# Pepper Mills



## broitblat (Jul 22, 2009)

Here are a couple of maple pepper mills I finished recently.  The short one is 6" and the taller is 8"




 

I fear I may be at risk for getting banned since I've been posting more "other things" lately than pens 

  -Barry


----------



## jyreene (Jul 22, 2009)

Very nice looking.  I like the shorter ones figuring the best.


----------



## rjwolfe3 (Jul 22, 2009)

Very nice!


----------



## ed4copies (Jul 22, 2009)

They are beautiful, Barry.

Aren't you afraid grease will get into your bead lines and never come out??  OR your customer will try nice hot water bath???

That's always been my fear.


----------



## broitblat (Jul 22, 2009)

ed4copies said:


> They are beautiful, Barry.
> 
> Aren't you afraid grease will get into your bead lines and never come out?? OR your customer will try nice hot water bath???
> 
> That's always been my fear.


 
Ed,

You're probably right -- I never thought about it.  It may not stop me from turning more with beads, but I'll be careful about selling them or who I give one to :wink:

  -Barry


----------



## louisbry (Jul 22, 2009)

Nice pepper mills.  The beads hopefully should not present too much of a problem .


----------



## Randy_ (Jul 23, 2009)

Reminds me of a couple of chess pieces.:wink:


----------



## jkeithrussell (Jul 23, 2009)

They look good to me.  I've been making a lot of wood chips and sawdust trying to produce a peppermill, but haven't gotten it right yet.  I struggle with getting the overall length correct.  Yours look nice.


----------



## NewLondon88 (Jul 23, 2009)

ed4copies said:


> Aren't you afraid grease will get into your bead lines and never come out??
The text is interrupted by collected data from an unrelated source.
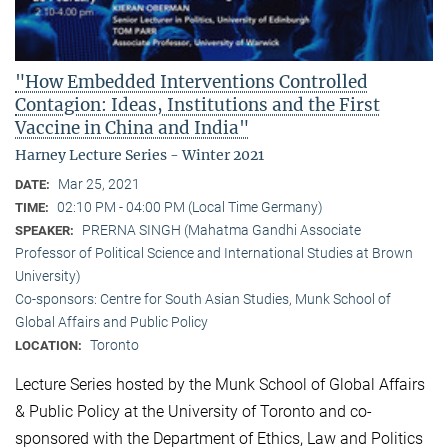
"How Embedded Interventions Controlled
Contagion: Ideas, Institutions and the First
Vaccine in China and India"
Harney Lecture Series - Winter 2021
Mar 25, 2021
DATE:
02:10 PM - 04:00 PM (Local Time Germany)
TIME:
PRERNA SINGH (Mahatma Gandhi Associate
SPEAKER:
Professor of Political Science and International Studies at Brown
University)
Co-sponsors: Centre for South Asian Studies, Munk School of
Global Affairs and Public Policy
Toronto
LOCATION:
Lecture Series hosted by the Munk School of Global Affairs
& Public Policy at the University of Toronto and co-
sponsored with the Department of Ethics, Law and Politics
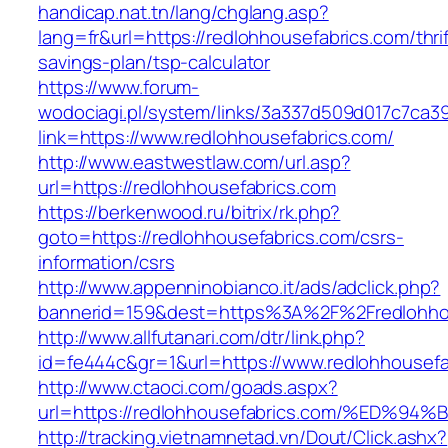
handicap.nat.tn/lang/chglang.asp?
lang=fr&url=https://redlohhousefabrics.com/thrif
savings-plan/tsp-calculator
https://www.forum-
wodociagi.pl/system/links/3a337d509d017c7ca3
link=https://www.redlohhousefabrics.com/
http://www.eastwestlaw.com/url.asp?
url=https://redlohhousefabrics.com
https://berkenwood.ru/bitrix/rk.php?
goto=https://redlohhousefabrics.com/csrs-
information/csrs
http://www.appenninobianco.it/ads/adclick.php?
bannerid=159&dest=https%3A%2F%2Fredlohho
http://www.allfutanari.com/dtr/link.php?
id=fe444c&gr=1&url=https://www.redlohhousefa
http://www.ctaoci.com/goads.aspx?
url=https://redlohhousefabrics.com/%E
http://tracking.vietnamnetad.vn/Dout/Click.ashx?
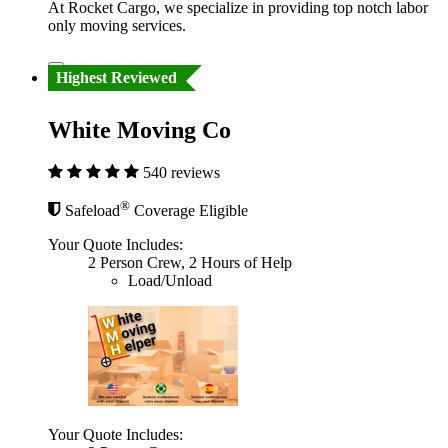
At Rocket Cargo, we specialize in providing top notch labor
only moving services.
Highest Reviewed
White Moving Co
540 reviews
®
Safeload
Coverage Eligible
Your Quote Includes:
2 Person Crew, 2 Hours of Help
Load/Unload
Your Quote Includes:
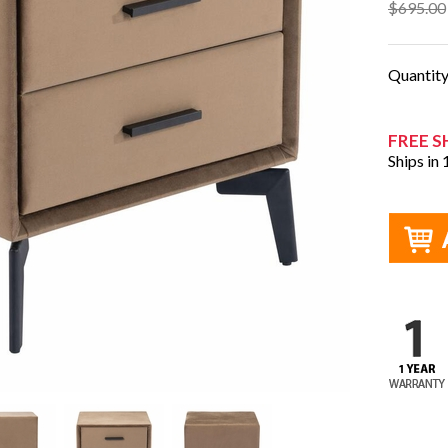
$695.00
Quantit
FREE S
Ships in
We call that a 'patina'  :tongue:


----------



## ed4copies (Jul 23, 2009)

NewLondon88 said:


> We call that a 'patina'  :tongue:




I had a commercial pepper mill that was designed that way, I called it

ALA CRAPPA!!​


----------



## NewLondon88 (Jul 23, 2009)

ed4copies said:


> I had a commercial pepper mill that was designed that way, I called it
> 
> ALA CRAPPA!!​



.. but if you say it has 'a nice patina' people will pay extra for it. :tongue:


----------



## broitblat (Jul 23, 2009)

Randy_ said:


> Reminds me of a couple of chess pieces.:wink:


 
Bingo -- both of these were, in fact, modeled after a chess set I have.  these were from the King (although the finished piece is not as king-like as I thought it would be).  I still plan to do a queen and a bishop, at least.

  -Barry


----------



## dntrost (Jul 23, 2009)

I like em!!!!!


----------



## broitblat (Jul 23, 2009)

jkeithrussell said:


> They look good to me. I've been making a lot of wood chips and sawdust trying to produce a peppermill, but haven't gotten it right yet. I struggle with getting the overall length correct. Yours look nice.


 
I often have to tweak the length during the process.  The shorter piece started out as an 8" pepper mill, but I didn't like the visual balance and turned it into a 6" mill.  That's why I did a second one on the same general theme.  The second time around, I re-drilled (depth of) the larger hole in the base of the taller piece (by about 1/16"), before completing, to adjust for the proper length of the shaft.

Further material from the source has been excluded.